STUDY OF THE ROLE OF UBIQUITIN PROTEIN LIGASE CRL4CDT2 IN THE CONTROL OF CHROMATIN REMODELING FACTOR

JULIANA ENRIQUÉ STEINBERG; FABIANA ROSSI; FLORENS L; MICHELE PAGANO; MARIO ROSSI

Mar del Plata

Congreso; SAIB - 51 Annual Meeting Argentine Society for Biochemistry and Molecular Biology; 2015

The Ubiquitin-Proteasome System is a major coordinator of cellular physiology through the regulation of protein homeostasis and its substrate specificity is tightly regulated by the family of E3 ubiquitin ligases. CRL4Cdt2 ubiquitin ligase is emerging as a master regulator of cellular proliferation involved in multiple DNA repair processes, which is frequently over-expressed in a variety of human tumors and its expression correlates with tumor grade, metastasis and poor survival.
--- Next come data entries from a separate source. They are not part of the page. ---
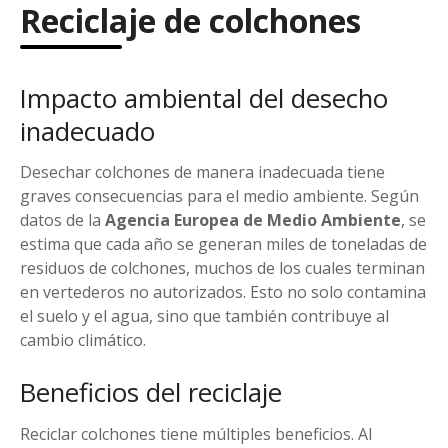
Reciclaje de colchones
Impacto ambiental del desecho
inadecuado
Desechar colchones de manera inadecuada tiene
graves consecuencias para el medio ambiente. Según
datos de la
Agencia Europea de Medio Ambiente
, se
estima que cada año se generan miles de toneladas de
residuos de colchones, muchos de los cuales terminan
en vertederos no autorizados. Esto no solo contamina
el suelo y el agua, sino que también contribuye al
cambio climático.
Beneficios del reciclaje
Reciclar colchones tiene múltiples beneficios. Al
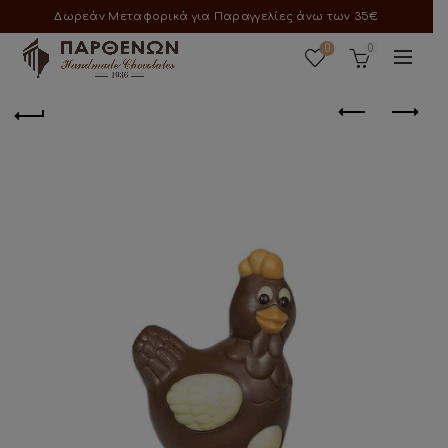
Δωρεάν Μεταφορικά για Παραγγελίες άνω των 35€
0
0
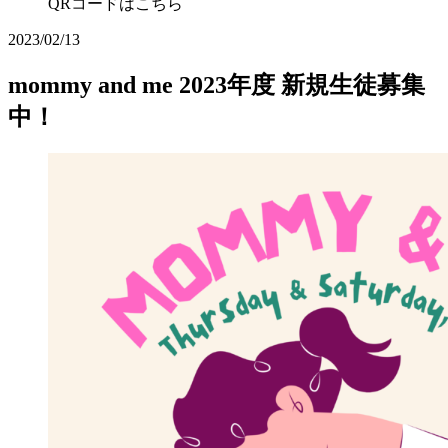
QRコードはこちら
2023/02/13
mommy and me 2023年度 新規生徒募集
中！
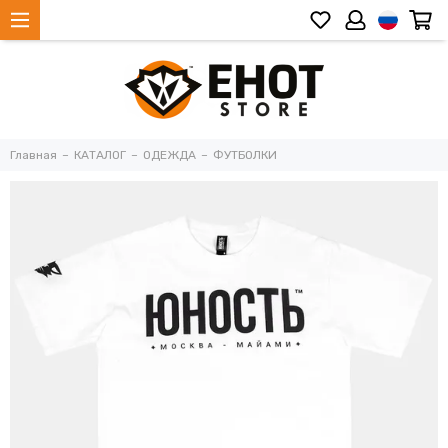
Главная
КАТАЛОГ
ОДЕЖДА
ФУТБОЛКИ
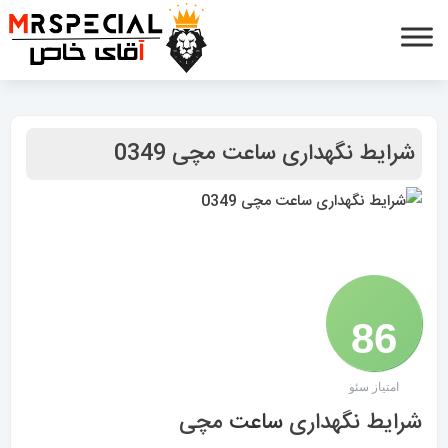
شرایط نگهداری ساعت مچی 0349
86
امتیاز سئو
/ 100
شرایط نگهداری
ساعت
مچی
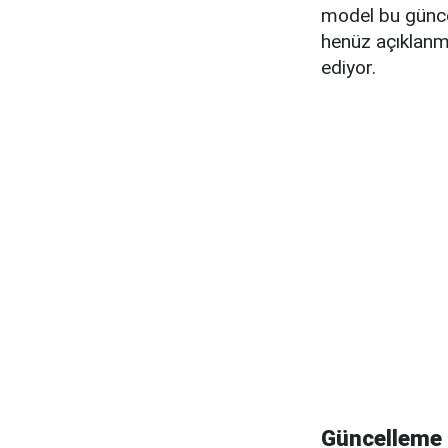
model bu güncel
henüz açıklanma
ediyor.
Güncelleme 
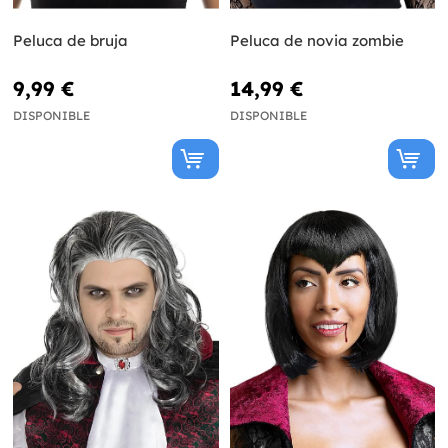
Peluca de bruja
Peluca de novia zombie
9,99 €
14,99 €
DISPONIBLE
DISPONIBLE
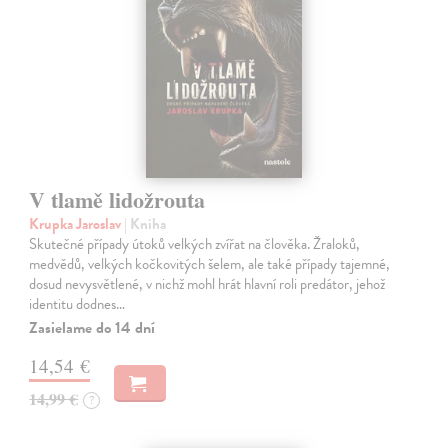
V tlamě lidožrouta
Krupka Jaroslav
| Kniha
Skutečné případy útoků velkých zvířat na člověka. Žraloků,
medvědů, velkých kočkovitých šelem, ale také případy tajemné,
dosud nevysvětlené, v nichž mohl hrát hlavní roli predátor, jehož
identitu dodnes…
Zasielame do 14 dní
14,54 €
14,99 €
?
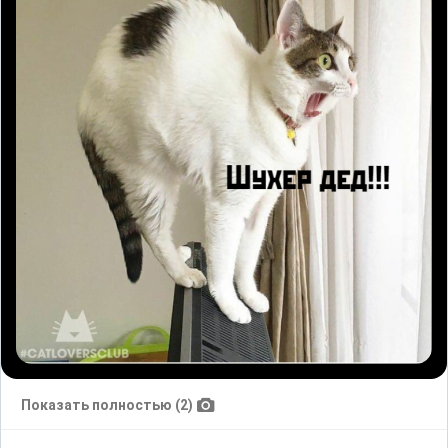
Показать полностью (2)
However, despite the broad and potentially important implications for cancer biology, the precise molecular mechanisms by which CRL4Cdt2 exerts its oncogenic activity are still far from being understood. In order to broaden our understanding how deregulation of CRL4Cdt2 might contribute to cancer development, we used an affinity purification and mass spectrometry approach to identify and characterize new CRL4Cdt2 substrates. Among the most abundant putative Cdt2 protein interacting factors identified, we focused our attention on different members of a multi-protein complex implicated in the maintenance of chromatin structure. These proteins play an important role as barriers of cancer stem cell self-renewal and thus the characterization of their functional interaction with CRL4Cdt2 might unveil new potential therapeutic point of intervention in cancer treatment.